0

I need to parse a bunch of single-line text that follow a similar format:

This is an example instance [link[filename1|path_to_file1]] that I need to parse [link[filename2|path_to_file2]]. Here is another [link[filename3|path_to_file3]] and so on [link[filename4|path_to_file4]]

I want to regex for every text before and after the | symbol.

I have the following regex:

while ( my @row = $sth->fetchrow_array() ) {
    my $line = $row[4];
    if($line =~ /\[link\[(.*?)\|(.*?)\]?\]/g){
            print "MATCH1: $1\n";
            print "MATCH2: $2\n";
        }
}

Unfortunately, it will only return me the first instance (filename1, path_to_file1). How can I change it so all instances are captured?
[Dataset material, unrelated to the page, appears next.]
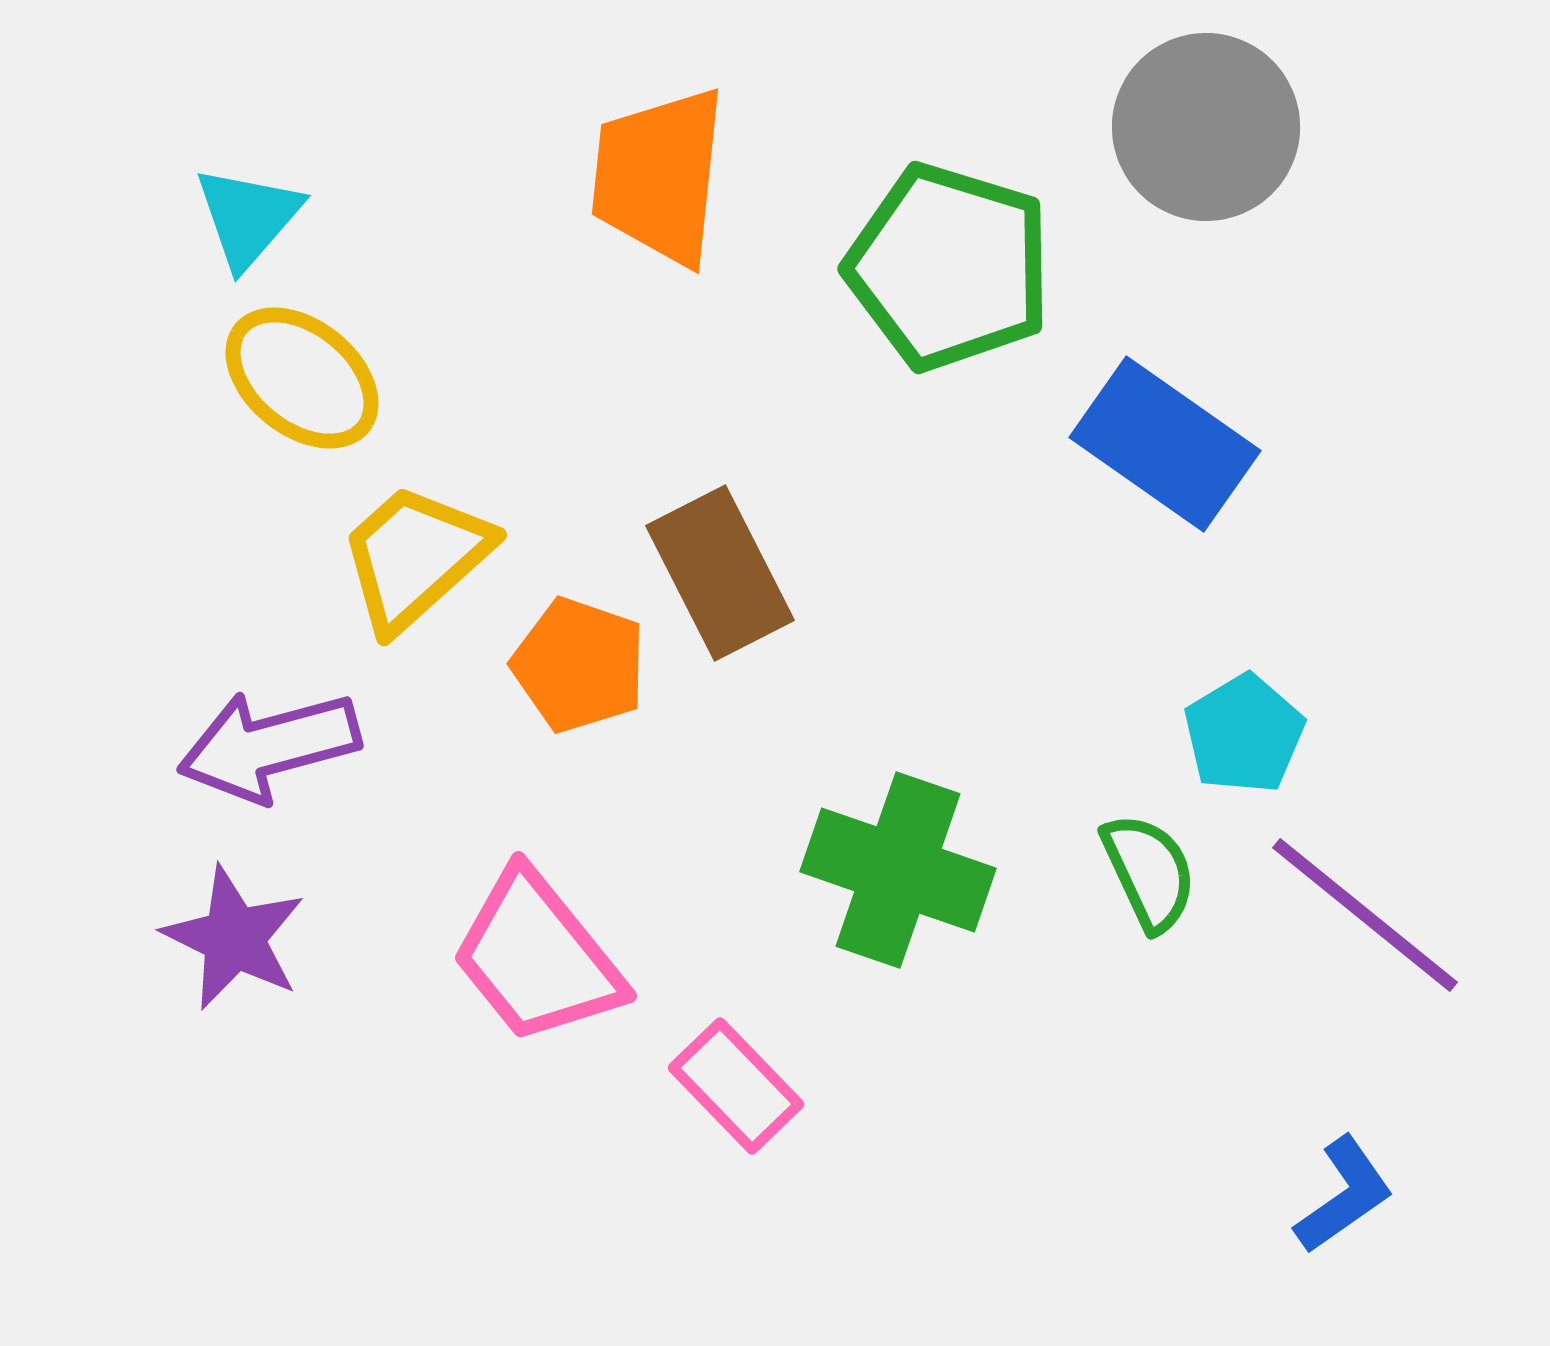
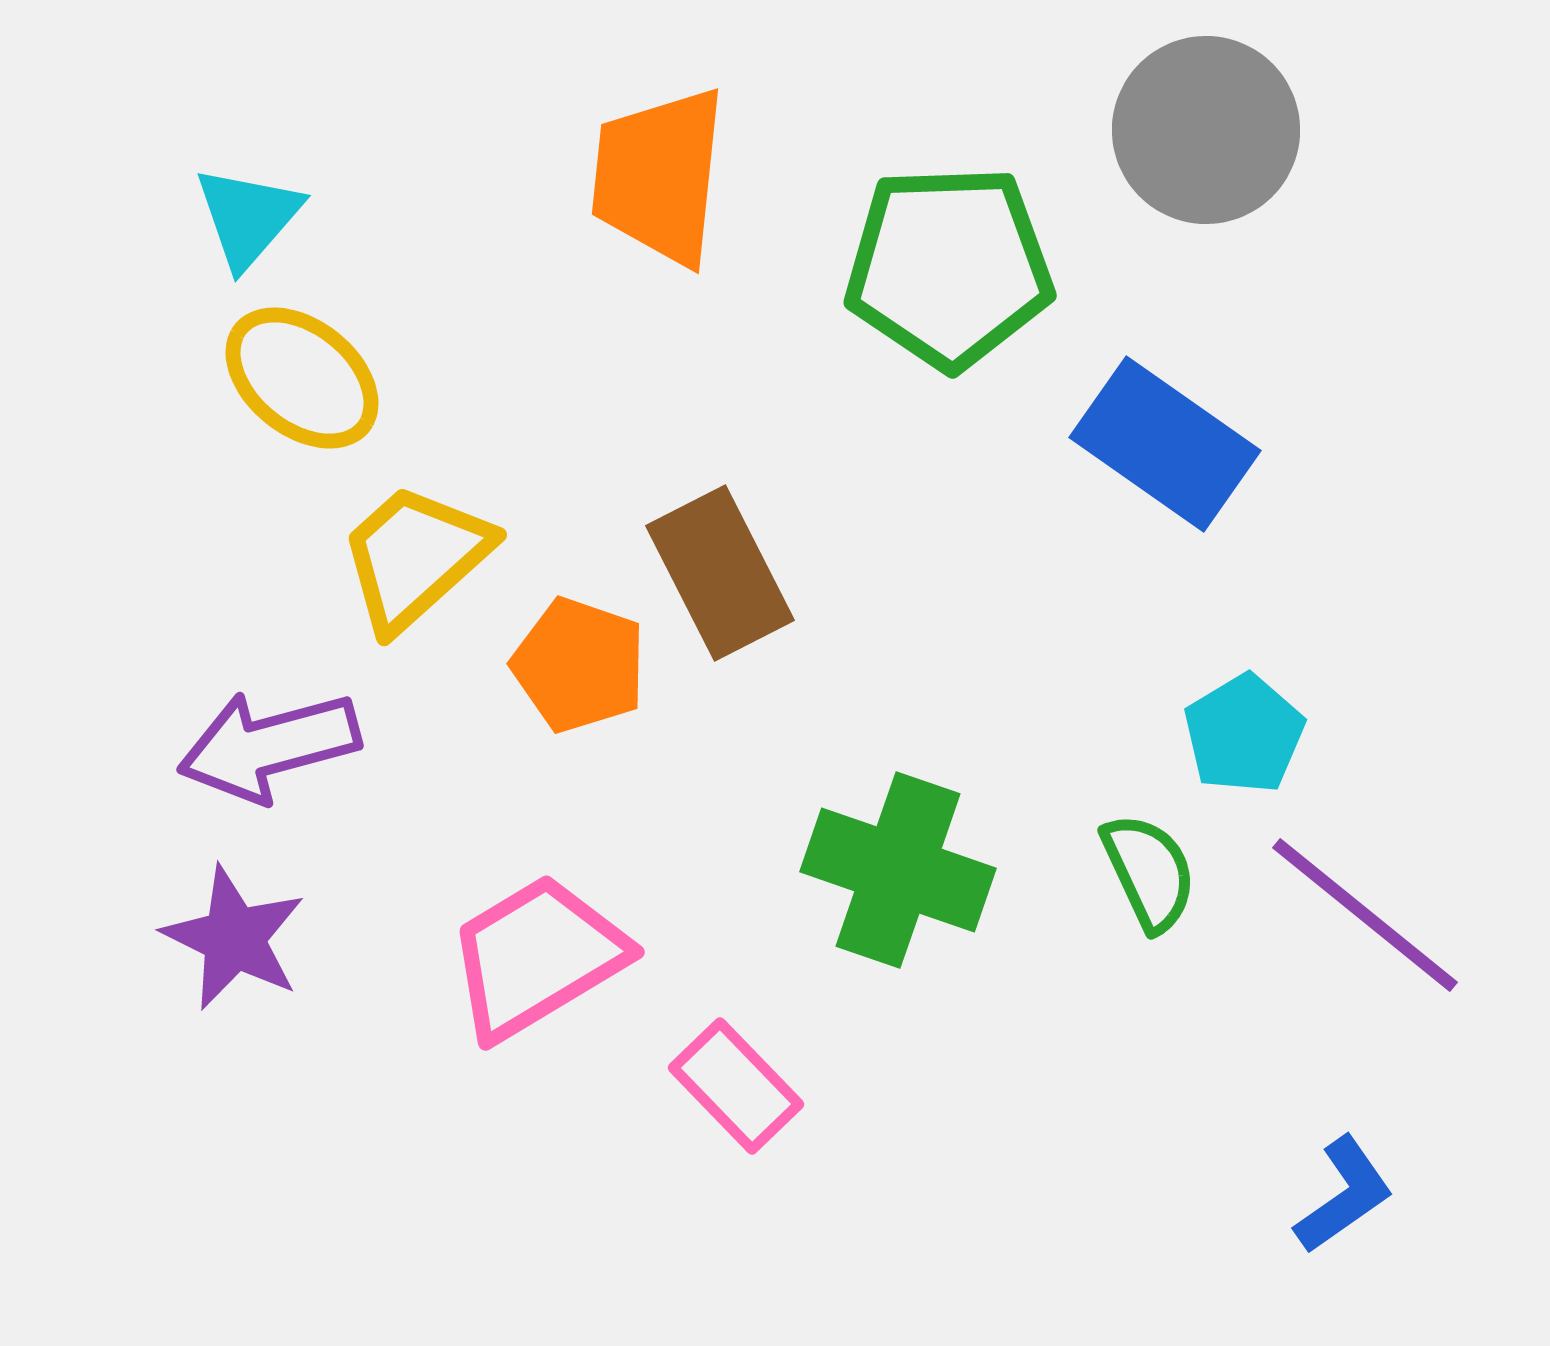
gray circle: moved 3 px down
green pentagon: rotated 19 degrees counterclockwise
pink trapezoid: rotated 98 degrees clockwise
I would like the following output:

MATCH1:filename1
MATCH2:path_to_file1
MATCH1:filename2
MATCH2:path_to_file2
MATCH1:filename3
MATCH2:path_to_file3
MATCH1:filename4
MATCH2:path_to_file4
Steve
  • 1,047
  • 1
  • 9
  • 13
  • You need to be more clear in your question regarding the final _output_ that you want to see. I wanted to help you here but didn't really understand what you wanted. – Jonathan Benn Jun 30 '16 at 18:25
  • Ok, thank you. And what's the content of `$line`? Is it _one_ set of `"[link[filename1|path_to_file1]]"` or _two_ (or more) sets, like `"[link[filename1|path_to_file1]] … [link[filename2|path_to_file2]]"`? – PerlDuck Jun 30 '16 at 18:27
  • @JonathanBenn updated – Steve Jun 30 '16 at 18:33
  • 2
    Maybe you need a `while` rather than `if`? – Wiktor Stribiżew Jun 30 '16 at 18:34
  • @PerlDog `$line` is the example text at the beginning, so multiple sets in a single line. – Steve Jun 30 '16 at 18:34
  • @WiktorStribiżew Exactly! Just tried it out. So: `while($line =~ /\[link\[(.*?)\|(.*?)\]?\]/g){ ... }` – PerlDuck Jun 30 '16 at 18:35
  • @PerlDog you should probably make your comment into a full answer :) – Jonathan Benn Jun 30 '16 at 18:37
  • Or close as a dupe of http://stackoverflow.com/questions/6374783/matching-a-regular-expression-multiple-times-with-perl, or http://stackoverflow.com/questions/11208924/regex-match-all-occurrences – Wiktor Stribiżew Jun 30 '16 at 18:40
  • @JonathanBenn Thank you for the suggestion but Wiktor spotted it first, the OP has an answer, and the questions Wiktor refers to are indeed dupes of this one (or the other way round, for that matter). – PerlDuck Jun 30 '16 at 18:48
  • 1
    @WiktorStribiżew I just got reminded of the value of some rules here. I spent a few minutes reading through the question, and then through the comments to see whether somebody answered it. So, let's either post the answer or indeed mark it as a duplicate -- so that people don't spend time. (Not that my few minutes are so precious :) – zdim Jun 30 '16 at 19:05
  • @WiktorStribiżew Now when I read my comment I am not sure whether it sounds like some criticism or such-- I meant to say it'd be good to mark is as duplicate (or that you post the answer). – zdim Jun 30 '16 at 19:27

1 Answers1

0

Use regexp match in the list context:

while ( my @row = $sth->fetchrow_array() ) {
    my $line = $row[4];
    my @captures = $line =~ /\[link\[(.*?)\|(.*?)\]?\]/g;
    while(@captures){
        my $filename = shift @captures;
        my $path = shift @captures;
        print "MATCH1: $filename\n";
        print "MATCH2: $captures\n";
    }
}